Thursday, April 24, 2008

Thursday Money Tips: Paying Yourself First Edition

Each Thursday, Ms. Moneypenny publishes 5 money-related tips. If you have tips, please leave them in the comments, and I will collect them for later use in my blog.

Pay yourself first. Every personal finance book or article says it. But what does it mean? Really mean? How do you do it? Here's 5 simple steps to help you on your way.

1. It means what it says - your savings comes before paying for anything else
Basically, it means taking money off the top to pay for your goals. Focus on at least two areas - putting a minimum of 10% of your pretax income into retirement accounts, and another 10% of your post-tax income away for emergencies, house downpayment, etc. Live on the rest.

2. Set some goals to give yourself a reason to save
The easiest way to make yourself save is to set some goals. Goals don't just happen, they have to be created. So sit down, or go for a drive together and talk about them. A house. A beach vacation every year. Sending your kids to college debt free. Then start putting money away for those goals. And don't touch it - except to pay for one of them.  So you can't put away all you think you should yet?  That's okay, start somewhere.   Goal setting can be fun - list all your dreams.  

3. Get the money deposited into savings automatically
This is the best way not to feel temptation to spend it on something else. With retirement accounts, automatic withdrawal to a 401k or IRA is best. With more liquid savings, set this up to automatically get deposited into an account you can't get at with a debit card or easily. Out of sight, out of mind.

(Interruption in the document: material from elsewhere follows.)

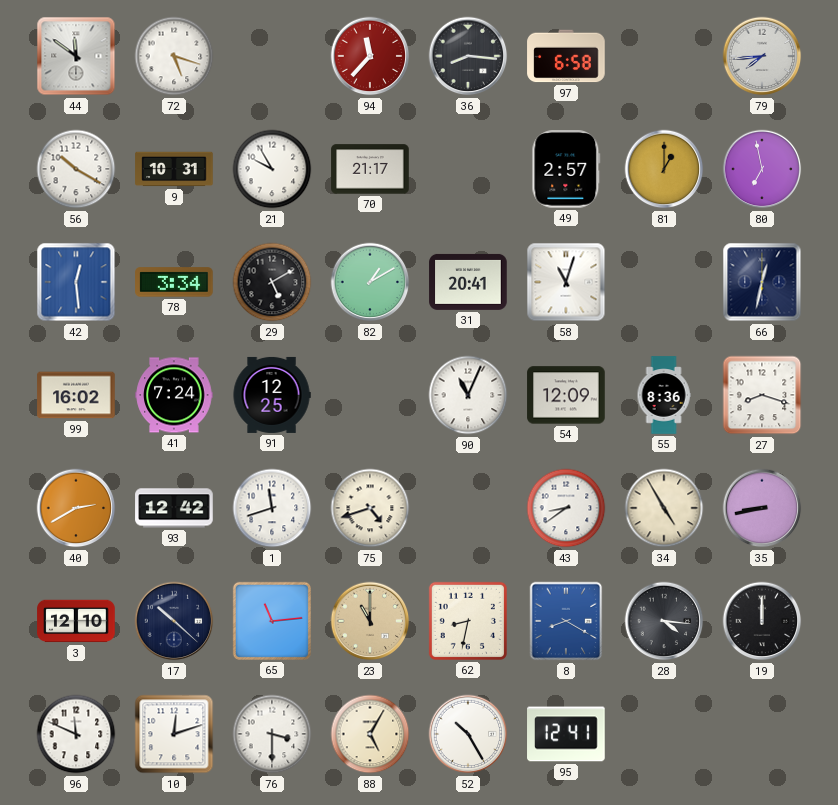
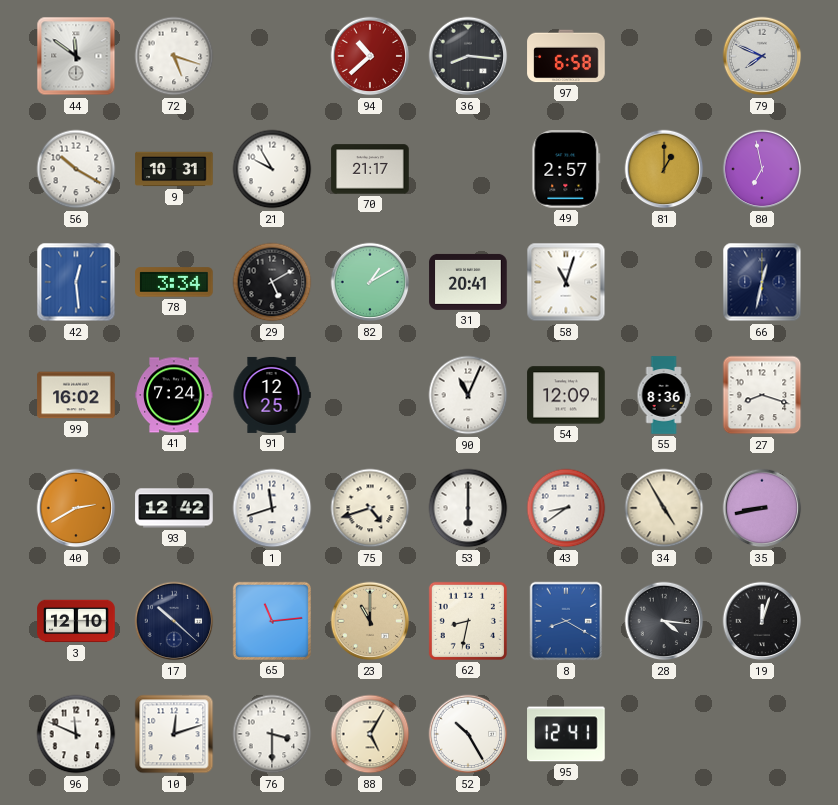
94: 11:37 -> 10:38
79: 7:44 -> 7:49
53: none -> 6:00
19: 12:00 -> 12:03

4. Find the money to save by combing through your budget
And figuring out what you can cut. I'll put it this way - would you rather have a new shirt, or a home of your own? When I go through our budget, I often find it's not the big-ticket items that get us.  Those are well planned and accounted for.  It's the steady dribble of small-dollar purchases that are our budget busters.  Cutting back to 1-2 meals out a month has made a huge difference in our positive cash flow.

5. Don't give up
If you fall off the wagon and spend some of your savings, don't think "Oh, I'll never get anywhere, I should just quit."  Telling yourself that is just going to become a self-fulfilling prophecy that you don't want to have come true.  So just put yourself back on the saving wagon tomorrow and keep plugging.  You'll hit your goals...and even if it takes 4 years instead of 3 to accomplish something, that's better than never.